Madame la ministre, je tiens également à vous remercier. Voilà quelques mois que nous travaillons sur ce sujet. Au début, vous n'y croyiez pas et j'y croyais beaucoup. Puis vous y avez beaucoup cru, quand pour ma part je n'y croyais plus... (Sourires.)
Nos débats de ce soir marquent, pour moi, l'aboutissement de sept années de travail accomplis au Sénat. J'ai essayé, du mieux que j'ai pu, de démontrer que nous avions besoin d'évoluer sur certains sujets.
Certes, nous pouvons voir les choses différemment, mais je suis persuadé que ce texte ouvre une nouvelle page de l'agriculture française ; qu'il permettra de voir l'avenir de manière plus objective et plus rationnelle. Ainsi, nous donnerons des éléments de réponse à tous ceux qui, même si certains n'aiment pas que je le dise, travaillent 70 heures par semaine ; à ceux qui attendent des réponses, non pas pour travailler moins, mais pour travailler mieux, et continuer à travailler plus que les autres.

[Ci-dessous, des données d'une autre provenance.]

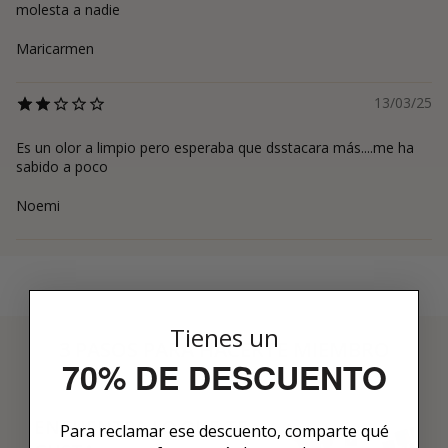
molesta a nadie
Maricarmen
13/03/25
Es un olor a limpio pero esperaba que dsstacara más....me ha
sabido a poco
Noemi
Tienes un
3 PASOS PARA HACERTE MIEMBRO
70% DE DESCUENTO
01
ENCUENTRA LO QUE TE
Para reclamar ese descuento, comparte qué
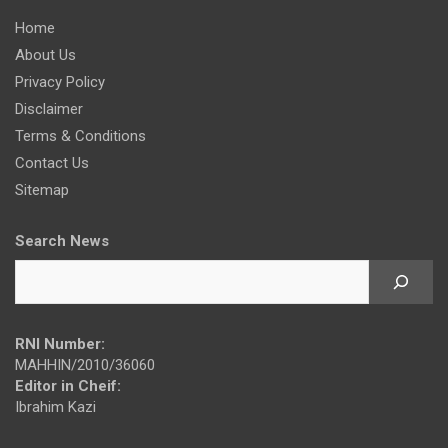
Home
About Us
Privacy Policy
Disclaimer
Terms & Conditions
Contact Us
Sitemap
Search News
RNI Number:
MAHHIN/2010/36060
Editor in Cheif:
Ibrahim Kazi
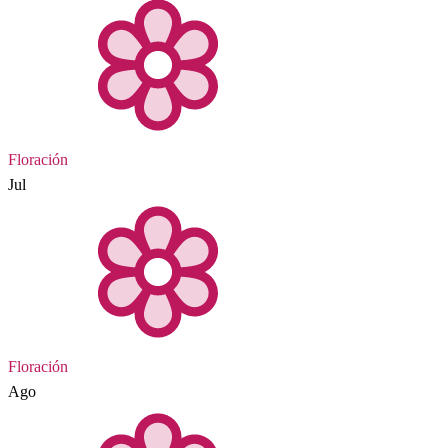
Floración
Jul
Floración
Ago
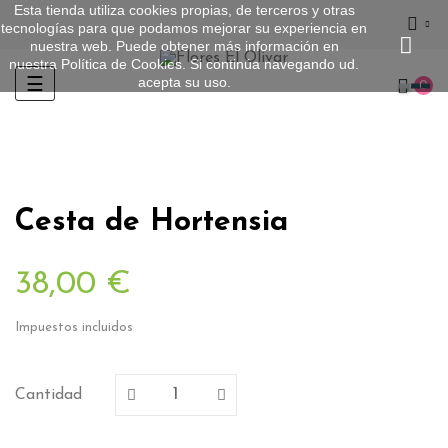
Esta tienda utiliza cookies propias, de terceros y otras
tecnologías para que podamos mejorar su experiencia en
nuestra web. Puede obtener más información en
nuestra
Política de Cookies
. Si continúa navegando ud.
acepta su uso.
Navegación
☰
0
de
palanca
Cesta de Hortensia
38,00 €
Impuestos incluidos
Cantidad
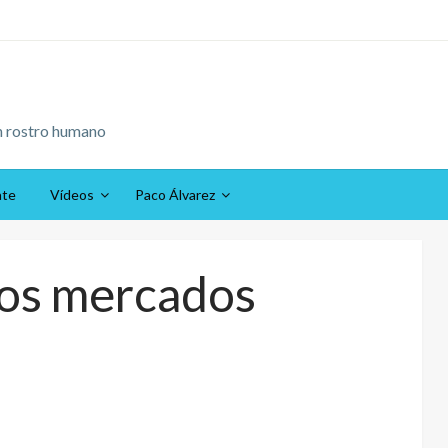
n rostro humano
ate
Vídeos
Paco Álvarez
los mercados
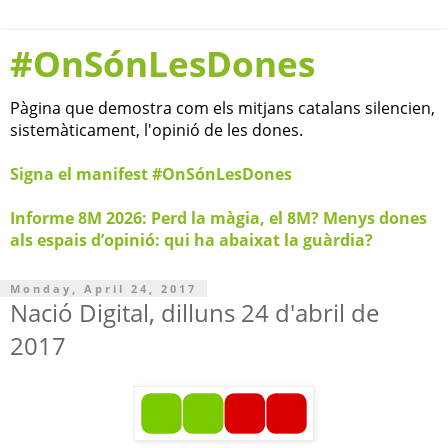
#OnSónLesDones
Pàgina que demostra com els mitjans catalans silencien,
sistemàticament, l'opinió de les dones.
Signa el manifest #OnSónLesDones
Informe 8M 2026: Perd la màgia, el 8M? Menys dones
als espais d’opinió: qui ha abaixat la guàrdia?
Monday, April 24, 2017
Nació Digital, dilluns 24 d'abril de
2017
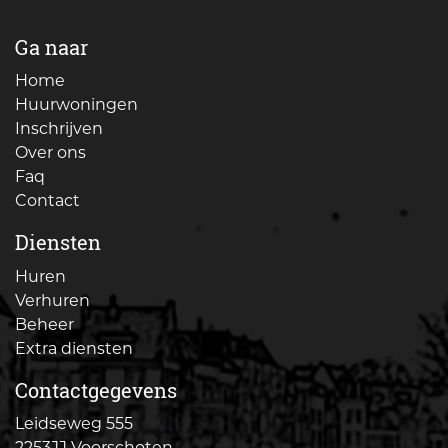
Ga naar
Home
Huurwoningen
Inschrijven
Over ons
Faq
Contact
Diensten
Huren
Verhuren
Beheer
Extra diensten
Contactgegevens
Leidseweg 555
2253JJ Voorschoten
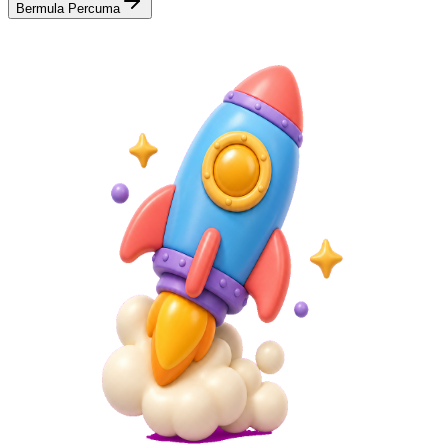
Bermula Percuma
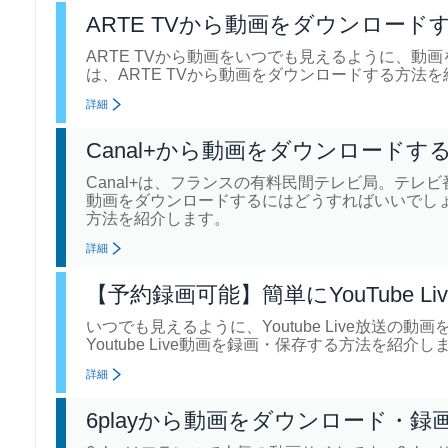
ARTE TVから動画をダウンロード
ARTE TVから動画をいつでも見えるように、
は、ARTE TVから動画をダウンロードする方法
詳細
Canal+から動画をダウンロードす
Canal+は、​フランスの有料民間テレビ局。テレ
動画をダウンロードするにはどうすればいいでしょう
方法を紹介します。
詳細
【予約録画可能】簡単にYouTube L
いつでも見えるように、Youtube Live放送
Youtube Live動画を録画・保存する方法を
詳細
6playから動画をダウンロード・録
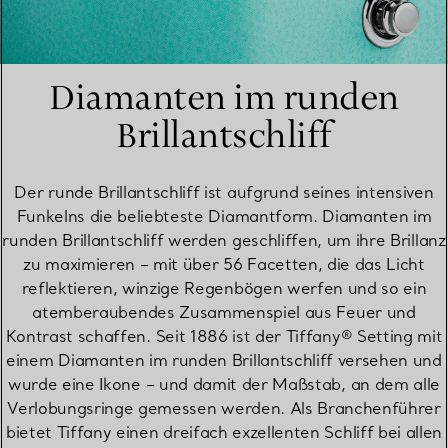
Diamanten im runden
Brillantschliff
Der runde Brillantschliff ist aufgrund seines intensiven
Funkelns die beliebteste Diamantform. Diamanten im
runden Brillantschliff werden geschliffen, um ihre Brillanz
zu maximieren – mit über 56 Facetten, die das Licht
reflektieren, winzige Regenbögen werfen und so ein
atemberaubendes Zusammenspiel aus Feuer und
Kontrast schaffen. Seit 1886 ist der Tiffany® Setting mit
einem Diamanten im runden Brillantschliff versehen und
wurde eine Ikone – und damit der Maßstab, an dem alle
Verlobungsringe gemessen werden. Als Branchenführer
bietet Tiffany einen dreifach exzellenten Schliff bei allen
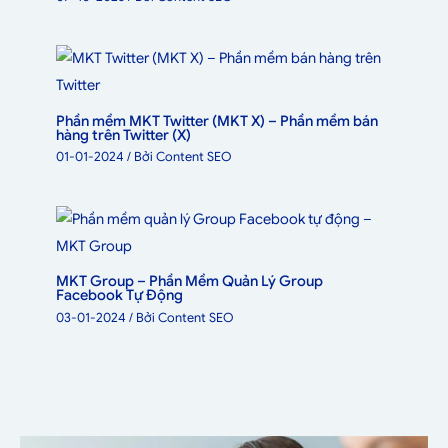
Phần mềm MKT Twitter (MKT X) – Phần mềm bán
hàng trên Twitter (X)
01-01-2024
/ Bởi
Content SEO
MKT Group – Phần Mềm Quản Lý Group
Facebook Tự Động
03-01-2024
/ Bởi
Content SEO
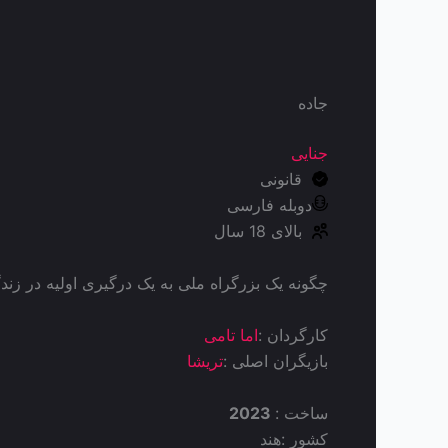
جاده
جنایی
قانونی
دوبله فارسی
بالای 18 سال
چگونه یک بزرگراه ملی به یک درگیری اولیه در زندگی
کارگردان :
اما تامی
بازیگران اصلی :
تریشا
ساخت :
2023
کشور :
هند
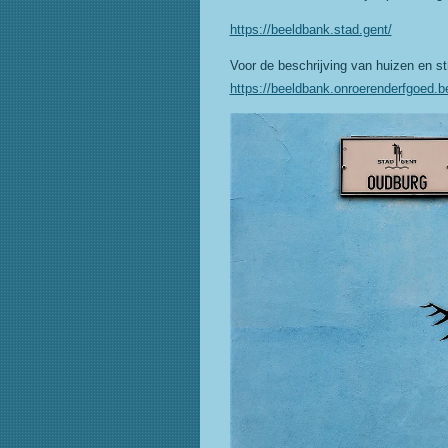
https://beeldbank.stad.gent/
Voor de beschrijving van huizen en str
https://beeldbank.onroerenderfgoed.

Voir que nous ouvrons une nouvelle perspective me fait énormément plaisir. Nous mettons enfin un coin dans la porte.
D'interdiction en interdiction, notre vision de l'agriculture française a été totalement déformée. Or, tout ce que nous voulons, c'est redevenir fiers : fiers de nos paysages, fiers de nos paysans, fiers de l'agriculture française. C'est ainsi que nous retrouverons une France forte. (Applaudissements sur les travées des groupes Les Républicains et UC.)
M. le président. La parole est à M. Jean-Claude Tissot, pour explication de vote.
M. Jean-Claude Tissot. Sans surprise, comme nous l'avons annoncé lors de la discussion générale, les élus du groupe socialiste voteront contre cette proposition de loi.
Je ne reviendrai pas sur chacun des points clivants de ce texte : il y en a trop – j'ai même envie de dire qu'il n'y a que cela.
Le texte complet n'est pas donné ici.